Were they to enter the world of commerce? I don’t see many barriers except their education and their initiative and drive at putting that education to use. One of my wife’s former workmates keeps me dizzy. She’s living in another city every few years. And pretty darn good addresses in those cities, too. She’s a stay at home mom, raising their children, her husband (100% Filipino and Philippines-educated) is a very senior marketing executive with a very large multi-national corporation. His career has bene like a senior officer in the armed forces, he gets sent to different assignments all round the world every few years as he climbs the corporate success ladder.
Another online friend, Filipino born and educated, is a senior executive with a large pharmaceutical firm. He currently works out of Hong Kong, his only regret is he can’t come home to the Philippines and enjoy life with his family in his several very nice homes in the Philippines, fly his private plane which mostly sits at the airport, un-used, etc.
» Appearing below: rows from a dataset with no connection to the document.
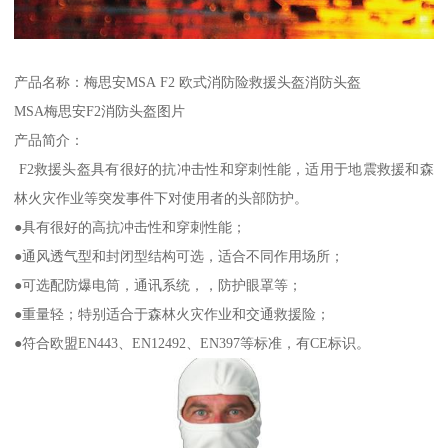
产品名称：梅思安MSA F2 欧式消防险救援头盔消防头盔
MSA梅思安F2消防头盔图片
产品简介：
F2救援头盔具有很好的抗冲击性和穿刺性能，适用于地震救援和森
林火灾作业等突发事件下对使用者的头部防护。
●具有很好的高抗冲击性和穿刺性能；
●通风透气型和封闭型结构可选，适合不同作用场所；
●可选配防爆电筒，通讯系统，，防护眼罩等；
●重量轻；特别适合于森林火灾作业和交通救援险；
●符合欧盟EN443、EN12492、EN397等标准，有CE标识。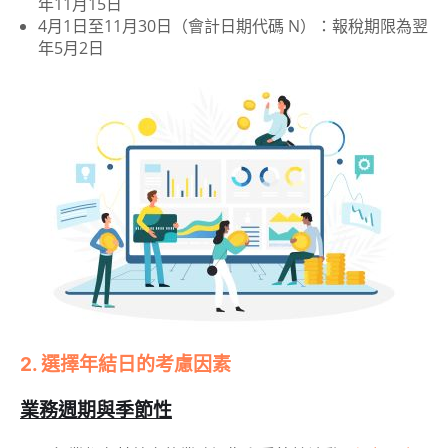
年11月15日
4月1日至11月30日（會計日期代碼 N）：報稅期限為翌
年5月2日
2. 選擇年結日的考慮因素
業務週期與季節性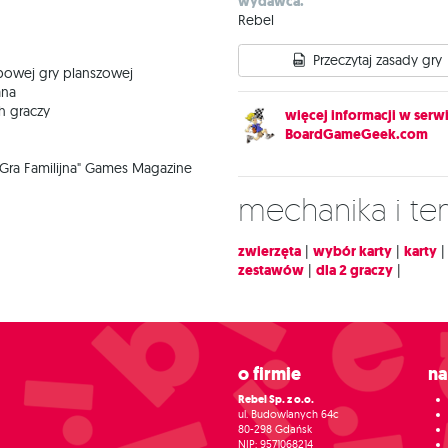
wydawca:
Rebel
Przeczytaj zasady gry
bowej gry planszowej
ana
ch graczy
więcej informacji w serwi
BoardGameGeek.com
a Gra Familijna" Games Magazine
Mechanika i t
zwierzęta
|
wybór karty
|
karty
zestawów
|
dla 2 graczy
|
O firmie
N
Rebel Sp. z o.o.
ul. Budowlanych 64c
80-298 Gdańsk
NIP: 9571068214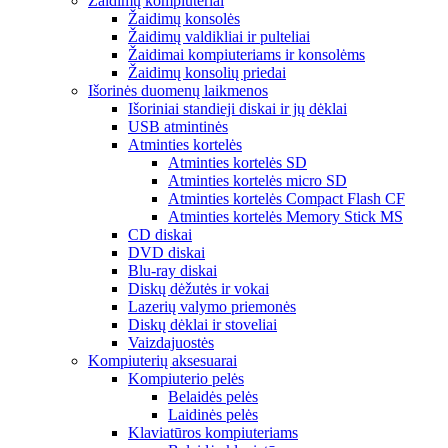
Žaidimų kompiuteriai
Žaidimų konsolės
Žaidimų valdikliai ir pulteliai
Žaidimai kompiuteriams ir konsolėms
Žaidimų konsolių priedai
Išorinės duomenų laikmenos
Išoriniai standieji diskai ir jų dėklai
USB atmintinės
Atminties kortelės
Atminties kortelės SD
Atminties kortelės micro SD
Atminties kortelės Compact Flash CF
Atminties kortelės Memory Stick MS
CD diskai
DVD diskai
Blu-ray diskai
Diskų dėžutės ir vokai
Lazerių valymo priemonės
Diskų dėklai ir stoveliai
Vaizdajuostės
Kompiuterių aksesuarai
Kompiuterio pelės
Belaidės pelės
Laidinės pelės
Klaviatūros kompiuteriams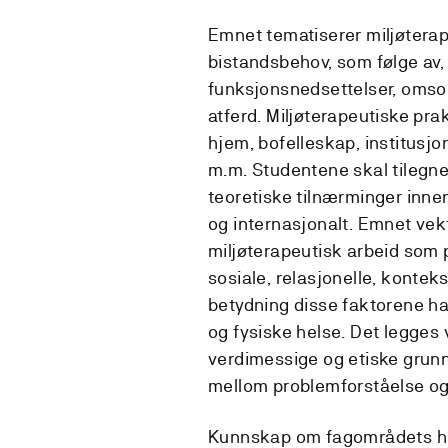
Emnet tematiserer miljøtera
bistandsbehov, som følge av, 
funksjonsnedsettelser, omsorg
atferd. Miljøterapeutiske prak
hjem, bofelleskap, institusjone
m.m. Studentene skal tilegn
teoretiske tilnærminger inne
og internasjonalt. Emnet vek
miljøterapeutisk arbeid som 
sosiale, relasjonelle, konteks
betydning disse faktorene ha
og fysiske helse. Det legges 
verdimessige og etiske grun
mellom problemforståelse og 
Kunnskap om fagområdets hist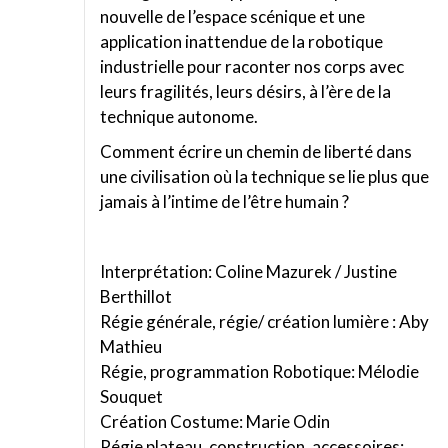
nouvelle de l’espace scénique et une
application inattendue de la robotique
industrielle pour raconter nos corps avec
leurs fragilités, leurs désirs, à l’ère de la
technique autonome.
Comment écrire un chemin de liberté dans
une civilisation où la technique se lie plus que
jamais à l’intime de l’être humain ?
Interprétation: Coline Mazurek / Justine
Berthillot
Régie générale, régie/ création lumière : Aby
Mathieu
Régie, programmation Robotique: Mélodie
Souquet
Création Costume: Marie Odin
Régie plateau, construction, accessoires: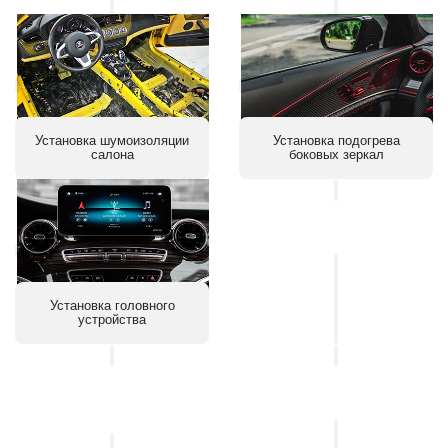
Установка шумоизоляции
Установка подогрева
салона
боковых зеркал
Установка
контурной
Установка головного
подсветки
устройства
салона
Установка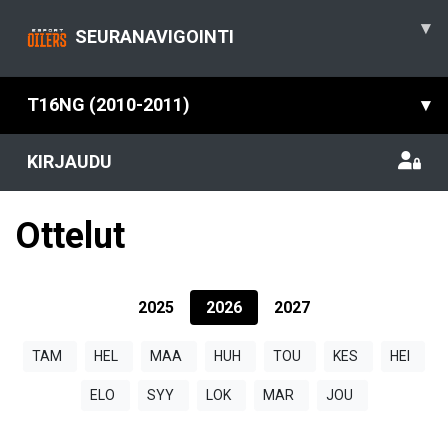
▾
SEURANAVIGOINTI
T16NG (2010-2011)
▾
KIRJAUDU
Ottelut
2025
2026
2027
TAM
HEL
MAA
HUH
TOU
KES
HEI
ELO
SYY
LOK
MAR
JOU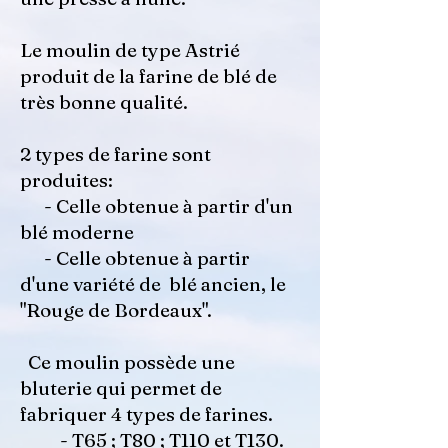
Le moulin de type Astrié
produit de la farine de blé de
très bonne qualité.
2 types de farine sont
produites:
- Celle obtenue à partir d'un
blé moderne
- Celle obtenue à partir
d'une variété de blé ancien, le
"Rouge de Bordeaux".
Ce moulin possède une
bluterie qui permet de
fabriquer 4 types de farines.
- T65 ; T80 ; T110 et T130.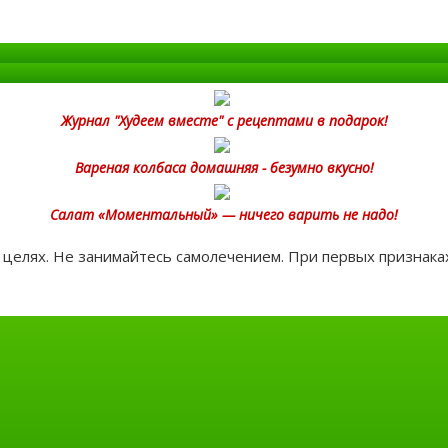
Журнал "Худеем вместе" с рецептами в подарок!
Вареная колбаса домашняя - безумно вкусно!
Салат «Моментальный» — ничего варить не надо!
целях. Не занимайтесь самолечением. При первых признаках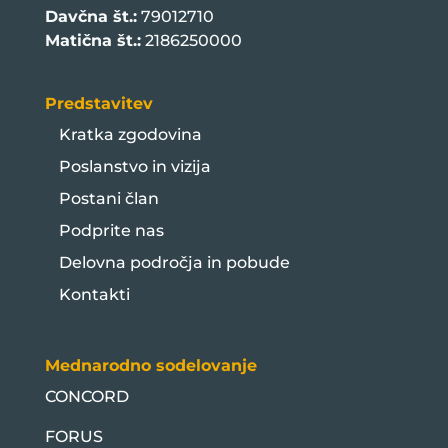
Davčna št.:
79012710
Matična št.:
2186250000
Predstavitev
Kratka zgodovina
Poslanstvo in vizija
Postani član
Podprite nas
Delovna področja in pobude
Kontakti
Mednarodno sodelovanje
CONCORD
FORUS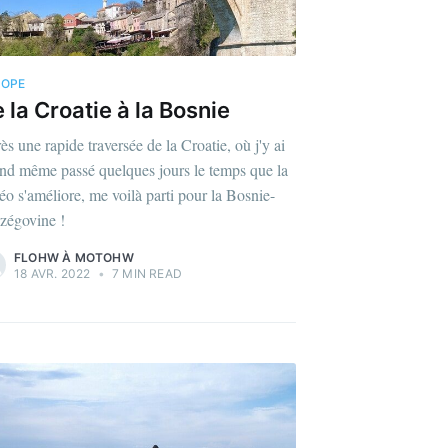
ROPE
 la Croatie à la Bosnie
ès une rapide traversée de la Croatie, où j'y ai
nd même passé quelques jours le temps que la
éo s'améliore, me voilà parti pour la Bosnie-
zégovine !
FLOHW À MOTOHW
18 AVR. 2022
•
7 MIN READ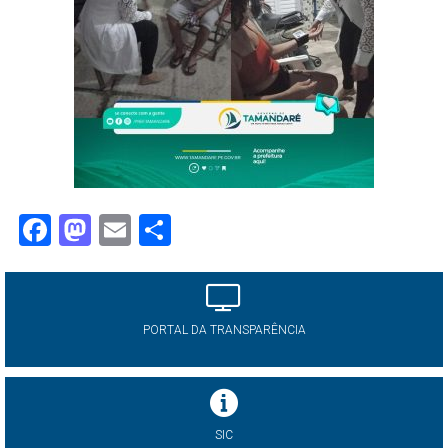
Facebook
Mastodon
Email
Share
PORTAL DA TRANSPARÊNCIA
SIC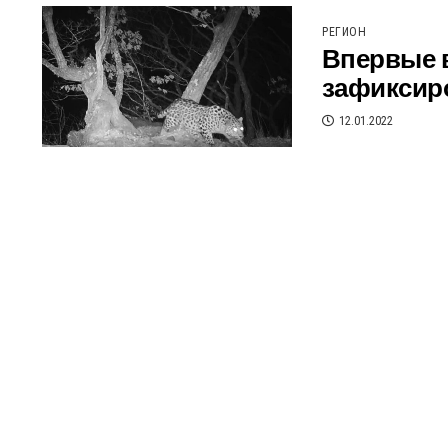
РЕГИОН
Впервые 
зафиксир
12.01.2022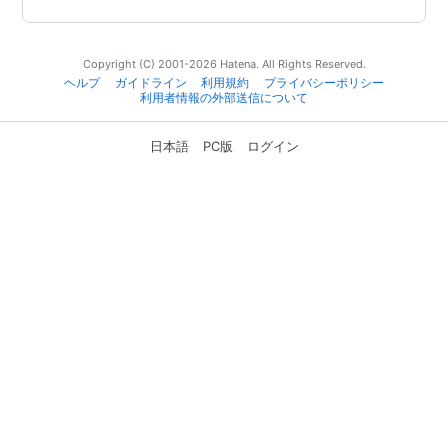
Copyright (C) 2001-2026 Hatena. All Rights Reserved.
ヘルプ
ガイドライン
利用規約
プライバシーポリシー
利用者情報の外部送信について
日本語
PC版
ログイン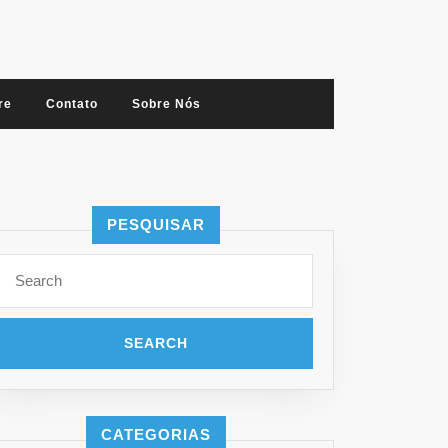
re
Contato
Sobre Nós
PESQUISAR
Search
for:
CATEGORIAS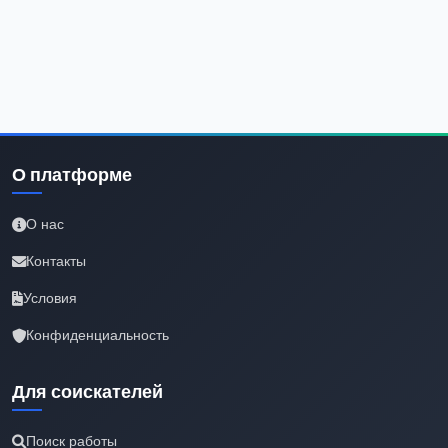
О платформе
О нас
Контакты
Условия
Конфиденциальность
Для соискателей
Поиск работы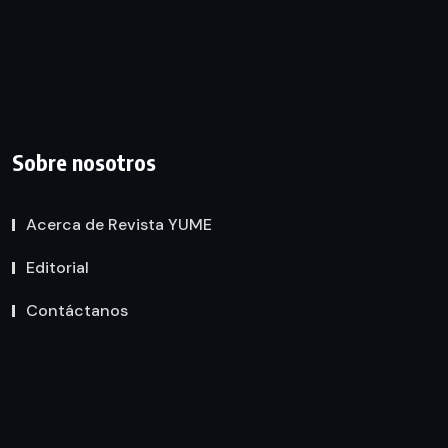
Sobre nosotros
Acerca de Revista YUME
Editorial
Contáctanos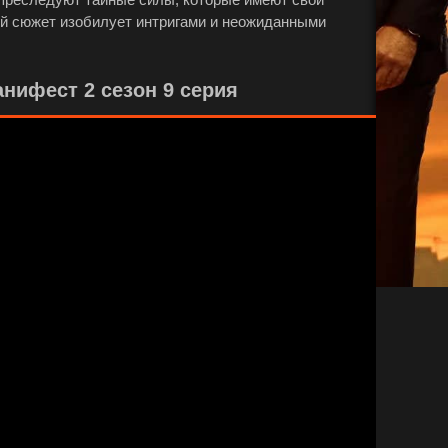
й сюжет изобилует интригами и неожиданными
нифест 2 сезон 9 серия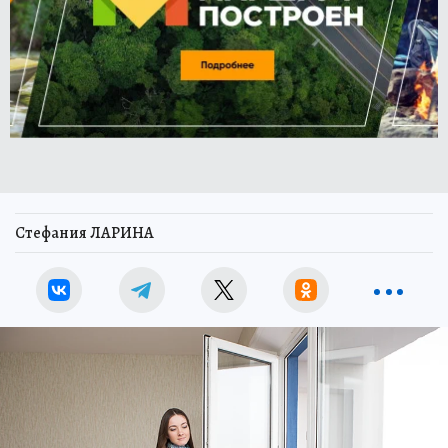
Стефания ЛАРИНА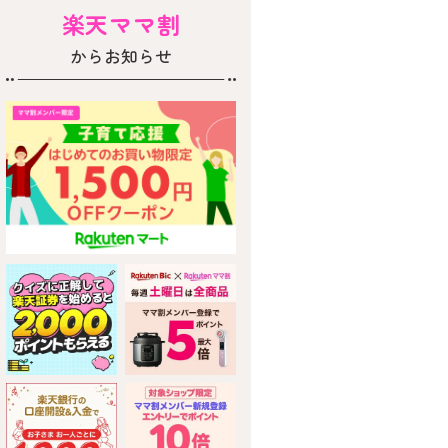
楽天ママ割
からお知らせ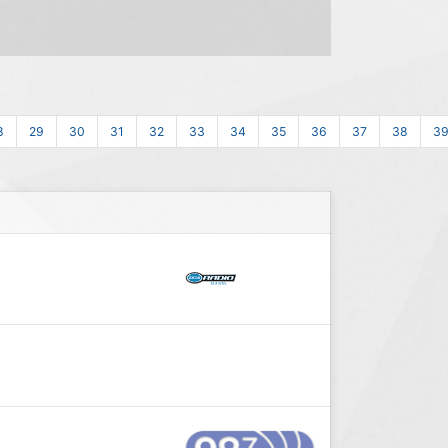
8
29
30
31
32
33
34
35
36
37
38
3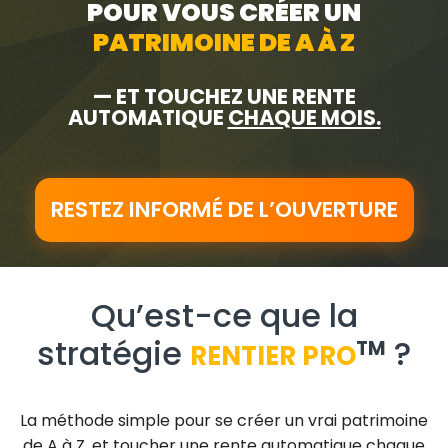
POUR VOUS CRÉER UN
PATRIMOINE DE A À Z
— ET TOUCHEZ UNE RENTE
AUTOMATIQUE
CHAQUE MOIS.
RESTEZ INFORMÉ DE L’OUVERTURE
Qu’est-ce que la
stratégie
?
TM
RENTIER PRO
La méthode simple pour se créer un vrai patrimoine
de A à Z, et toucher une rente automatique chaque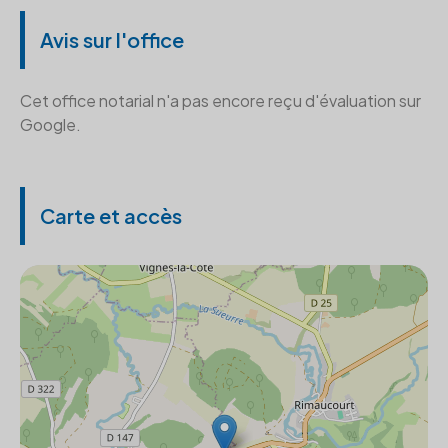
Avis sur l'office
Cet office notarial n'a pas encore reçu d'évaluation sur
Google.
Carte et accès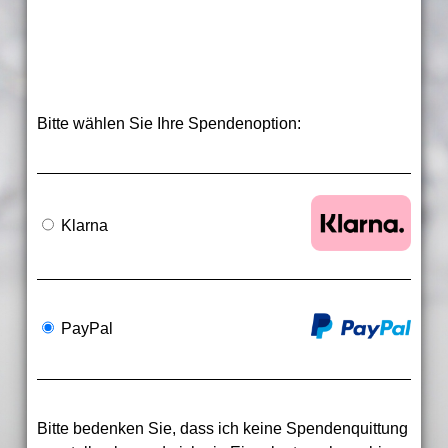
Bitte wählen Sie Ihre Spendenoption:
Klarna
PayPal
Bitte bedenken Sie, dass ich keine Spendenquittung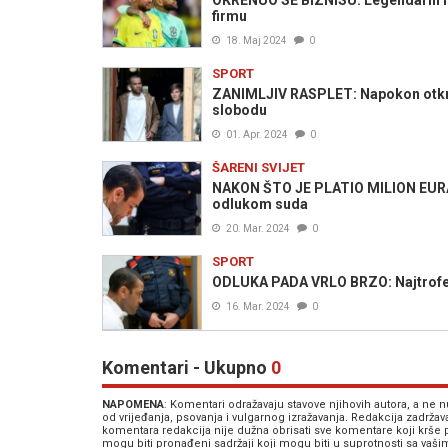
OKRENUO SE BIZNISU: Legendarni fu
firmu
18. Maj 2024
0
SPORT
ZANIMLJIV RASPLET: Napokon otkrive
slobodu
01. Apr. 2024
0
ŠARENI SVIJET
NAKON ŠTO JE PLATIO MILION EURA: 
odlukom suda
20. Mar. 2024
0
SPORT
ODLUKA PADA VRLO BRZO: Najtrofejni
16. Mar. 2024
0
Komentari - Ukupno
0
NAPOMENA
: Komentari odražavaju stavove njihovih autora, a ne
od vrijeđanja, psovanja i vulgarnog izražavanja. Redakcija zadrža
komentara redakcija nije dužna obrisati sve komentare koji krše
mogu biti pronađeni sadržaji koji mogu biti u suprotnosti sa vaš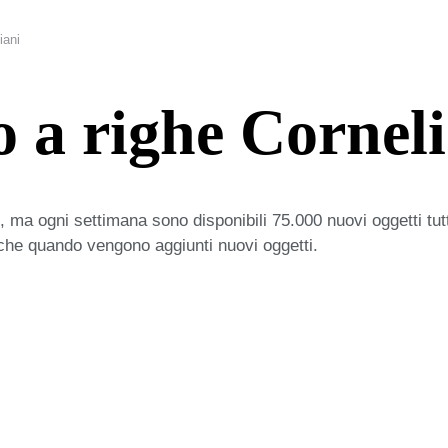
iani
 a righe Corneli
 ma ogni settimana sono disponibili 75.000 nuovi oggetti tut
iche quando vengono aggiunti nuovi oggetti.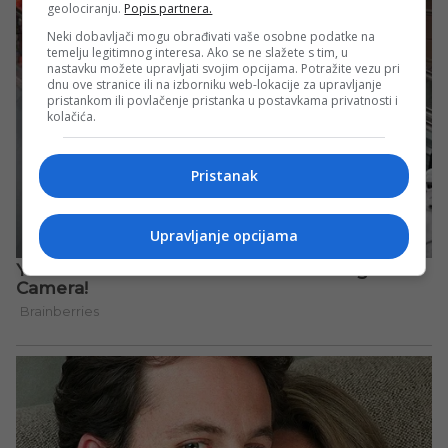
geolociranju.
Popis partnera.
Neki dobavljači mogu obrađivati vaše osobne podatke na
temelju legitimnog interesa. Ako se ne slažete s tim, u
nastavku možete upravljati svojim opcijama. Potražite vezu pri
dnu ove stranice ili na izborniku web-lokacije za upravljanje
pristankom ili povlačenje pristanka u postavkama privatnosti i
kolačića.
Pristanak
Upravljanje opcijama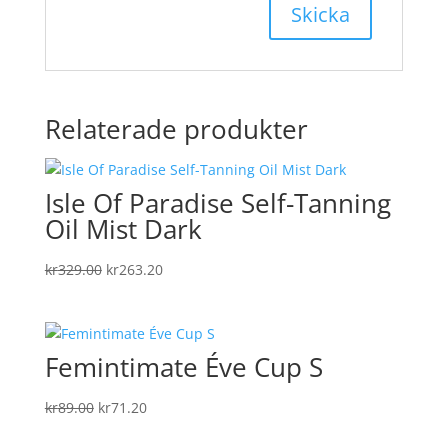
Relaterade produkter
Isle Of Paradise Self-Tanning
Oil Mist Dark
Det
Det
kr
329.00
kr
263.20
ursprungliga
nuvarande
priset
priset
var:
är:
Femintimate Éve Cup S
kr329.00.
kr263.20.
Det
Det
kr
89.00
kr
71.20
ursprungliga
nuvarande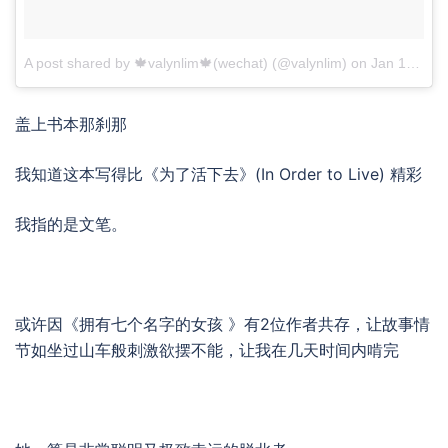
A post shared by 🍁valynlim🍁(wechat) (@valynlim)
on
Jan 16, 2018 at 4:05am PST
盖上书本那刹那
我知道这本写得比《为了活下去》(In Order to Live) 精彩
我指的是文笔。
或许因《拥有七个名字的女孩 》
有2位作者共存，让故事情
节如坐过山车般刺激欲摆不能，让我在几天时间内啃完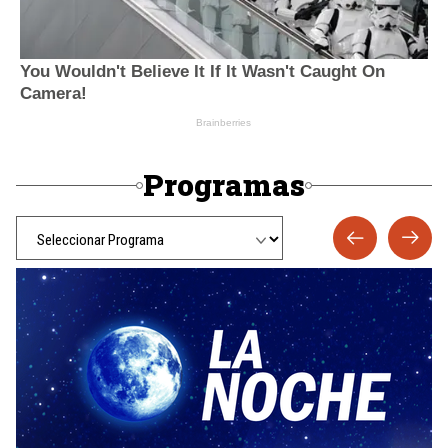
Programas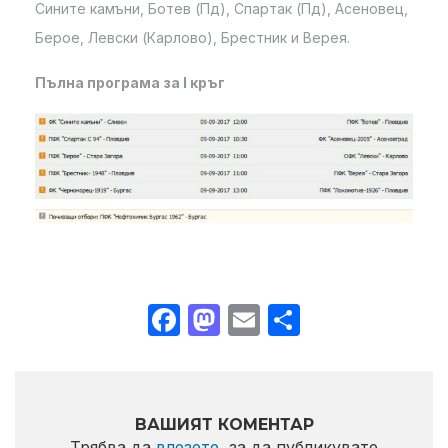
Сините камъни, Ботев (Пд), Спартак (Пд), Асеновец,
Берое, Левски (Карлово), Брестник и Верея.
Пълна програма за I кръг
Facebook
Mastodon
Email
Share
ВАШИЯТ КОМЕНТАР
Трябва да
влезете
, за да публикувате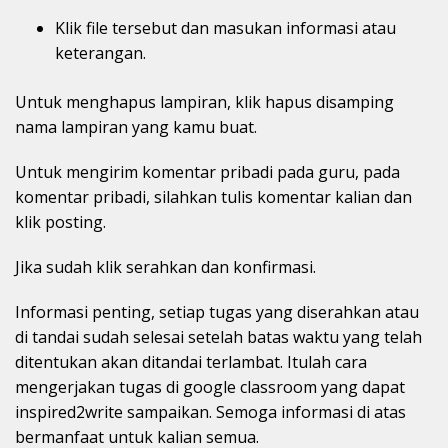
Klik file tersebut dan masukan informasi atau
keterangan.
Untuk menghapus lampiran, klik hapus disamping
nama lampiran yang kamu buat.
Untuk mengirim komentar pribadi pada guru, pada
komentar pribadi, silahkan tulis komentar kalian dan
klik posting.
Jika sudah klik serahkan dan konfirmasi.
Informasi penting, setiap tugas yang diserahkan atau
di tandai sudah selesai setelah batas waktu yang telah
ditentukan akan ditandai terlambat. Itulah cara
mengerjakan tugas di google classroom yang dapat
inspired2write sampaikan. Semoga informasi di atas
bermanfaat untuk kalian semua.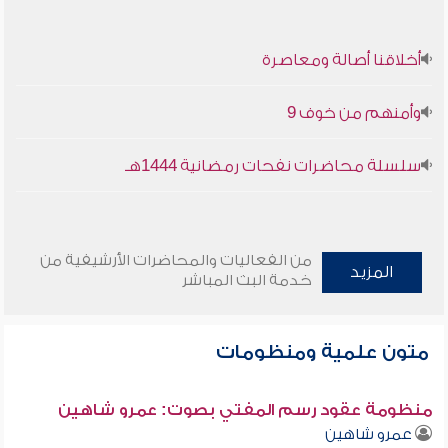
أخلاقنا أصالة ومعاصرة
وأمنهم من خوف 9
سلسلة محاضرات نفحات رمضانية 1444هـ
من الفعاليات والمحاضرات الأرشيفية من
المزيد
خدمة البث المباشر
متون علمية ومنظومات
منظومة عقود رسم المفتي بصوت: عمرو شاهين
عمرو شاهين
Bottom line is, I think your children’s potential for success if they are raised in the Philippines is certainly not less than if raised in the US … potentially, for the factors I mentioned above, possibly significantly higher.
I got out of the child-rearing ‘business’ some years ago, but if I were to be blessed with another child? My wife and I would have no reservations at all about raiding him or her here in the Philippines, for sure.